Identify the lines in the data below that contain "JOVENS" and give only how many there are.
--- Source data Enclosed Below ---
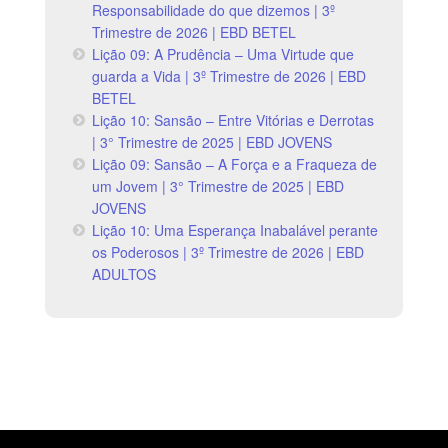
Responsabilidade do que dizemos | 3º
Trimestre de 2026 | EBD BETEL
Lição 09: A Prudência – Uma Virtude que
guarda a Vida | 3º Trimestre de 2026 | EBD
BETEL
Lição 10: Sansão – Entre Vitórias e Derrotas
| 3° Trimestre de 2025 | EBD JOVENS
Lição 09: Sansão – A Força e a Fraqueza de
um Jovem | 3° Trimestre de 2025 | EBD
JOVENS
Lição 10: Uma Esperança Inabalável perante
os Poderosos | 3º Trimestre de 2026 | EBD
ADULTOS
--- End of Enclosed Source data ---
- [Response to this task] 2